LZA2-2008-002

Feiten en omstandigheden

Bij de moeder is bij een zwangerschapsduur van 11 weken en 4 dagen, prenataal onderzoek verricht in de vorm van geavanceerd echoscopisch onderzoek in het ziekenhuis. Daaruit is gebleken dat het ongeboren kind leed aan anencephalie, waarvoor een infauste prognose werd gegeven. Op diezelfde datum is deze uitslag aan de ouders bekend gemaakt. De ouders verzochten om een second opinion.

Bij een zwangerschapsduur van 12 weken, is er daartoe in een ander ziekenhuis nogmaals geavanceerd echoscopisch onderzoek verricht bij de moeder.
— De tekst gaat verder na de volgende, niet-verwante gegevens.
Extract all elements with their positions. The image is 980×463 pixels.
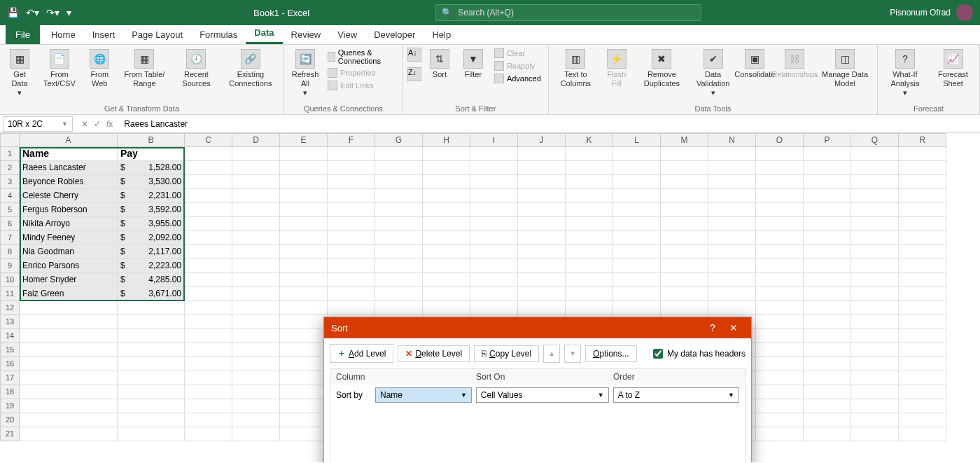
cell[interactable]	[566, 189, 613, 203]
cell[interactable]	[232, 175, 280, 189]
cell[interactable]	[518, 273, 566, 287]
cell[interactable]	[899, 273, 946, 287]
cell[interactable]	[613, 161, 661, 175]
cell[interactable]	[185, 301, 232, 315]
cell[interactable]	[804, 203, 851, 217]
cell[interactable]	[899, 287, 946, 301]
cell[interactable]	[470, 189, 518, 203]
cell[interactable]	[232, 371, 280, 385]
cell[interactable]	[661, 189, 708, 203]
cell[interactable]	[899, 217, 946, 231]
sort-button[interactable]: ⇅Sort	[424, 48, 455, 81]
tab-insert[interactable]: Insert	[84, 25, 124, 44]
cell[interactable]	[470, 231, 518, 245]
cell[interactable]	[232, 427, 280, 441]
add-level-button[interactable]: ＋Add Level	[330, 344, 393, 363]
cell[interactable]	[899, 357, 946, 371]
cell[interactable]	[756, 399, 804, 413]
cell[interactable]	[232, 343, 280, 357]
row-header[interactable]: 2	[0, 161, 20, 175]
cell[interactable]	[708, 245, 756, 259]
cell[interactable]	[851, 203, 899, 217]
cell[interactable]	[851, 413, 899, 427]
cell[interactable]	[232, 259, 280, 273]
col-header[interactable]: M	[661, 133, 708, 147]
cell[interactable]	[185, 147, 232, 161]
cell[interactable]	[899, 189, 946, 203]
cell[interactable]	[851, 245, 899, 259]
cell[interactable]	[280, 371, 328, 385]
cell[interactable]: Celeste Cherry	[20, 189, 118, 203]
remove-duplicates-button[interactable]: ✖Remove Duplicates	[635, 48, 689, 90]
enter-formula-icon[interactable]: ✓	[94, 119, 101, 129]
cell[interactable]	[756, 245, 804, 259]
cell[interactable]	[280, 287, 328, 301]
whatif-button[interactable]: ?What-If Analysis▾	[882, 48, 928, 99]
cell[interactable]	[375, 217, 423, 231]
cell[interactable]	[851, 287, 899, 301]
cell[interactable]	[804, 343, 851, 357]
cell[interactable]	[804, 189, 851, 203]
cell[interactable]	[375, 245, 423, 259]
cell[interactable]: $1,528.00	[118, 161, 185, 175]
tab-review[interactable]: Review	[283, 25, 330, 44]
cell[interactable]	[118, 399, 185, 413]
cell[interactable]	[566, 259, 613, 273]
recent-sources-button[interactable]: 🕘Recent Sources	[174, 48, 219, 90]
cell[interactable]	[375, 273, 423, 287]
col-header[interactable]: P	[804, 133, 851, 147]
cell[interactable]	[118, 413, 185, 427]
tab-page-layout[interactable]: Page Layout	[123, 25, 191, 44]
cell[interactable]	[185, 427, 232, 441]
cell[interactable]	[375, 147, 423, 161]
cell[interactable]	[118, 315, 185, 329]
cell[interactable]	[613, 189, 661, 203]
cell[interactable]	[328, 217, 375, 231]
cell[interactable]	[899, 385, 946, 399]
cell[interactable]	[804, 161, 851, 175]
name-box[interactable]: 10R x 2C▼	[3, 116, 73, 132]
cell[interactable]	[185, 231, 232, 245]
consolidate-button[interactable]: ▣Consolidate	[737, 48, 772, 81]
cell[interactable]	[756, 427, 804, 441]
cell[interactable]	[566, 245, 613, 259]
cell[interactable]	[518, 203, 566, 217]
options-button[interactable]: Options...	[585, 345, 636, 362]
spreadsheet-grid[interactable]: A B C D E F G H I J K L M N O P Q R 1Nam…	[0, 133, 980, 462]
cell[interactable]	[804, 301, 851, 315]
cell[interactable]	[232, 399, 280, 413]
row-header[interactable]: 6	[0, 217, 20, 231]
col-header[interactable]: C	[185, 133, 232, 147]
cell[interactable]	[756, 259, 804, 273]
cell[interactable]	[661, 203, 708, 217]
cell[interactable]	[470, 301, 518, 315]
cell[interactable]	[518, 231, 566, 245]
cell[interactable]	[804, 175, 851, 189]
cell[interactable]	[804, 329, 851, 343]
cell[interactable]: Beyonce Robles	[20, 175, 118, 189]
cell[interactable]	[899, 343, 946, 357]
cell[interactable]	[613, 147, 661, 161]
cell[interactable]	[518, 287, 566, 301]
cell[interactable]	[328, 189, 375, 203]
cell[interactable]	[756, 231, 804, 245]
cell[interactable]	[661, 161, 708, 175]
cell[interactable]	[185, 329, 232, 343]
cell[interactable]	[851, 301, 899, 315]
cell[interactable]: $4,285.00	[118, 273, 185, 287]
cell[interactable]	[756, 413, 804, 427]
get-data-button[interactable]: ▦Get Data▾	[4, 48, 35, 99]
cell[interactable]	[375, 175, 423, 189]
cell[interactable]	[375, 287, 423, 301]
refresh-all-button[interactable]: 🔄Refresh All▾	[288, 48, 322, 99]
cell[interactable]	[185, 161, 232, 175]
cell[interactable]	[756, 301, 804, 315]
cell[interactable]	[518, 147, 566, 161]
tab-developer[interactable]: Developer	[365, 25, 424, 44]
cell[interactable]	[566, 231, 613, 245]
row-header[interactable]: 9	[0, 259, 20, 273]
cell[interactable]	[661, 259, 708, 273]
cell[interactable]	[851, 427, 899, 441]
col-header[interactable]: G	[375, 133, 423, 147]
filter-button[interactable]: ▼Filter	[458, 48, 489, 81]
De diagnose anencephalie werd hier bevestigd.

Bij een zwangerschapsduur van 27 weken en 4 dagen, hebben de ouders verzocht om afbreking van de zwangerschap.

De beëindiging van de zwangerschap, met een zwangerschapsduur van 28 weken en 2 dagen, is aangevangen middels misoprostol. Er is twee dagen lang misoprostol toegediend en één dag Sulproston i.v. Het totale tijdsbeslag was 72 uur. 

Bij een zwangerschapsduur van 28 weken en 5 dagen is het kind overleden geboren. De diagnose is postnataal bevestigd.

Beoordeling

De commissie toetst achteraf de zorgvuldigheid van het handelen van de arts die een late zwangerschapsafbreking in een categorie 2-geval heeft uitgevoerd. De bevoegdheid daartoe is vastgelegd in artikel 3 van de Regeling centrale deskundigencommissie late zwangerschapsafbreking in een categorie 2-geval en levensbeëindiging bij pasgeborenen.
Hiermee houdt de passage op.